Zwischen seiner Entlassung und der Veröffentlichung des Berichtes von Kaleme hatte es noch keine Berichterstattung über mögliche illegale Aktivitäten des Generals gegeben. Auch nahmen regierungsnahe Medien oder offizielle Repräsentanten bislang nicht zu den Vorwürfen Stellung. Allein der Sprecher der iranischen Justiz brach das Schweigen: Alles sei „eine absolute Lüge“, so Gholamhossein Mohseni Ezheie in seiner wöchentlichen Pressekonferenz am 25. Mai.
Ein Abgeordneter bestätigte aber am 26. Mai Ermittlungen gegen die BTN. Die Internetseite Jaarpress zitiert den Parlamentarier Ezatollah Youssefian Molla, ein Mitglied des Antikorruptionsausschusses, mit den Worten: „Niemandem wird etwas vorgeworfen. Die Justiz hat erst mit ihrer Arbeit begonnen.“ Innerhalb der nächsten zwei Wochen werde mehr Licht ins Dunkel kommen, hofft der Parlamentarier.

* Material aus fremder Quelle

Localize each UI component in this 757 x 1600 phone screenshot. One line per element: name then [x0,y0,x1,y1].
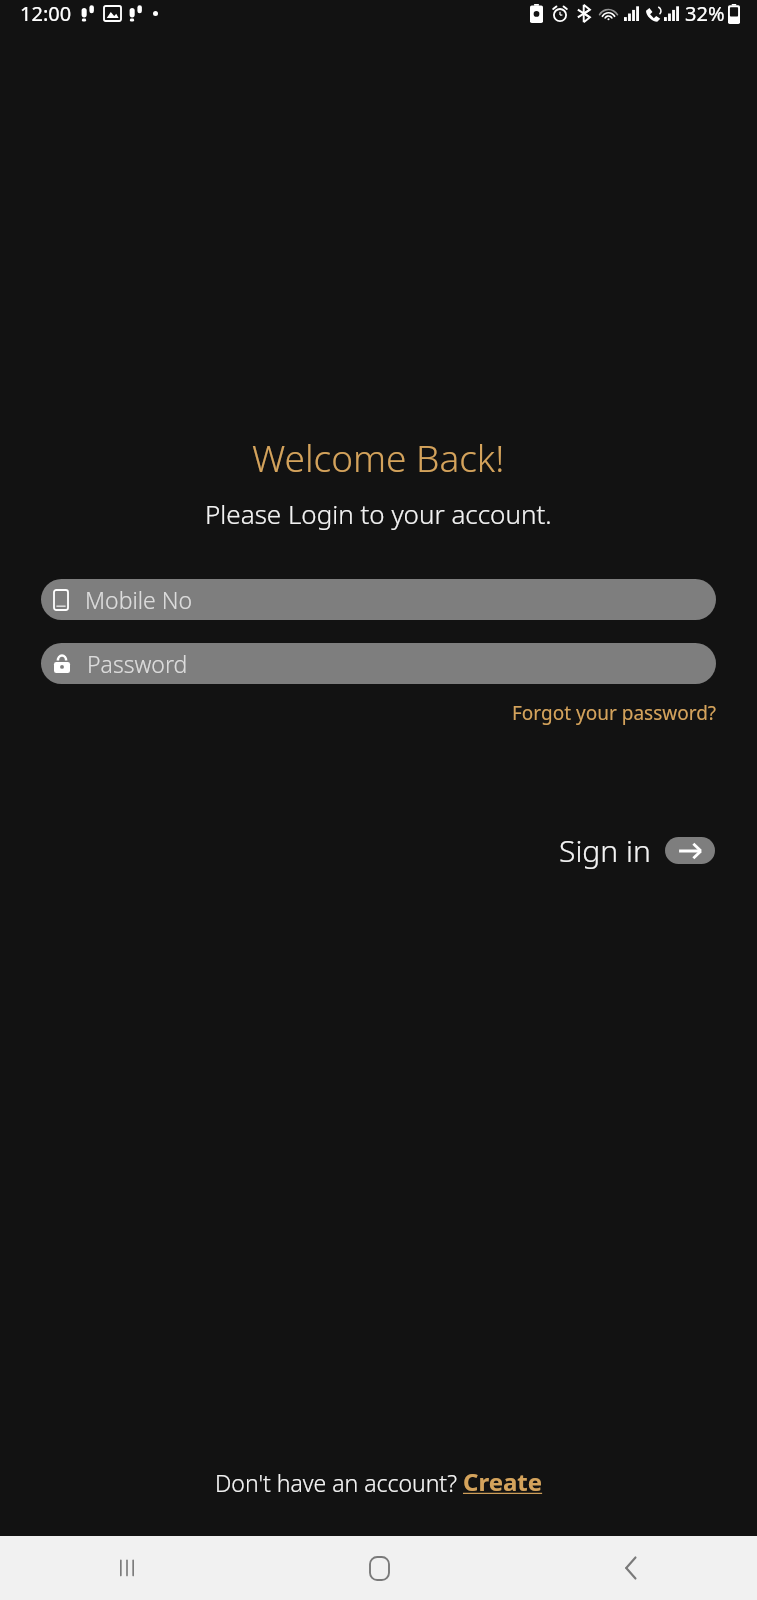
staticText: Forgot your password? [512,700,717,726]
staticText: 12:00 [20,0,72,27]
staticText: Don't have an account? [215,1467,463,1498]
staticText: Password [87,648,188,679]
staticText: Please Login to your account. [205,496,552,531]
staticText: 32% [685,0,725,27]
button[interactable]: Recent apps [0,1536,253,1600]
button[interactable]: Home [253,1536,505,1600]
button[interactable]: Mobile No [41,579,716,620]
staticText: Create [463,1465,543,1498]
button[interactable]: Create [463,1465,543,1498]
staticText: Mobile No [85,584,193,615]
button[interactable]: Forgot your password? [508,696,721,730]
button[interactable]: Sign in [553,824,721,877]
other: Sign in [677,842,703,860]
button[interactable]: Back [505,1536,757,1600]
staticText: Welcome Back! [252,432,505,482]
staticText: Sign in [559,830,651,871]
button[interactable]: Password [41,643,716,684]
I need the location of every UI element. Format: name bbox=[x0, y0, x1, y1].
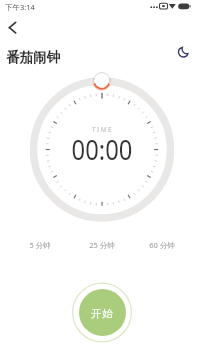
button[interactable]: 开始 bbox=[79, 289, 126, 336]
staticText: 60 分钟 bbox=[149, 240, 175, 250]
staticText: 开始 bbox=[91, 307, 114, 320]
button[interactable]: 5 分钟 bbox=[20, 240, 60, 250]
staticText: TIME bbox=[92, 125, 113, 134]
button[interactable]: 60 分钟 bbox=[140, 240, 184, 250]
staticText: 00:00 bbox=[71, 130, 133, 168]
staticText: 25 分钟 bbox=[89, 240, 115, 250]
staticText: 5 分钟 bbox=[29, 240, 51, 250]
staticText: 下午3:14 bbox=[5, 2, 35, 12]
button[interactable]: 25 分钟 bbox=[80, 240, 124, 250]
button[interactable] bbox=[175, 44, 192, 61]
button[interactable] bbox=[4, 18, 21, 35]
staticText: 番茄闹钟 bbox=[6, 49, 60, 66]
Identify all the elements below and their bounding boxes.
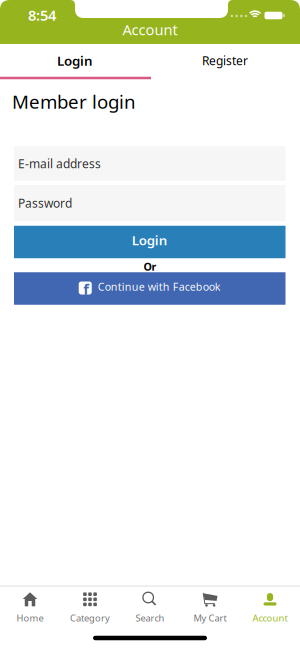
staticText: 8:54 [28,5,56,25]
button[interactable]: Home [0,592,60,624]
button[interactable]: f [14,272,286,305]
staticText: Login [132,231,168,249]
button[interactable]: Register [150,44,300,77]
staticText: Category [70,612,110,624]
staticText: Account [252,612,288,624]
staticText: Account [122,20,178,39]
staticText: Login [57,52,93,69]
staticText: Or [144,259,156,274]
button[interactable]: Search [120,592,180,624]
button[interactable]: My Cart [180,592,240,624]
staticText: f [83,279,89,299]
staticText: E-mail address [18,156,101,171]
textField[interactable]: Password [18,195,286,211]
staticText: Member login [12,89,136,114]
staticText: Home [16,612,44,624]
staticText: Continue with Facebook [98,279,221,294]
button[interactable]: Login [0,44,150,77]
textField[interactable]: E-mail address [18,156,286,171]
button[interactable]: Category [60,592,120,624]
staticText: Password [18,195,72,211]
button[interactable]: Account [240,592,300,624]
staticText: Search [136,612,164,624]
button[interactable]: Login [14,226,286,258]
staticText: Register [202,52,248,68]
staticText: My Cart [194,612,226,624]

„Wenn Waffen, wirtschaftliche und politische Macht sowie Medien sich nur an einer Stelle konzentrieren, führt das unweigerlich zu Korruption“
Gefährliche Mischung von Geld und Macht
BTN ist vor allem in der Baubranche aktiv
BTN ist vor allem in der Baubranche aktiv

„Bonyade Taawone Nadja“ besitzt mehrere Großfirmen und finanziert ihre Geschäfte unter anderem über ihre eigene Bank „Banke Qawamin“. Die Stiftung ist praktisch eins der reichsten Kartelle der iranischen Sicherheitskräfte. Sie baute ihren Einfluss in den vergangenen Jahren durch lukrative staatliche Aufträge massiv aus. Die ersten Nachrichten über eine Korruptionsaffäre verbreiteten sich im Frühjahr 2014. Damals wurde dem Vorstandsvorsitzenden der Stiftung fristlos gekündigt. Sein Name taucht auch in dem aktuellen Bericht von Kaleme auf. Damals hatte Polizeichef Ahmadi Moghadam von einem „Missbrauch“ gesprochen und eine mögliche parlamentarische Ermittlung befürwortet – die dann allerdings nicht stattfand.
Dass keine unabhängige Berichterstattung über die wirtschaftlichen Aktivitäten der Sicherheitskräfte im Iran zustande kommt, habe mit der Macht der Generäle zu tun, meinen Kritiker. Auch über die Geschäfte der Revolutionsgarde oder mögliche wirtschaftliche Aktivitäten der Geheimdienste wird nur spekuliert. Selbst Präsident Rouhani hat im vergangenen Dezember vor der Korruption in den Sicherheitsapparaten gewarnt.
Sollten sich die Vorwürfe gegen die iranische Polizei und ihren ehemaligen Chef bewahrheiten, wäre das eine Bestätigung für diejenigen, die an systematische Korruption des iranischen Regimes glauben: an eine Situation, in der sogar die staatlichen Antikorruptionsbehörden selbst von Korruption befallen sind.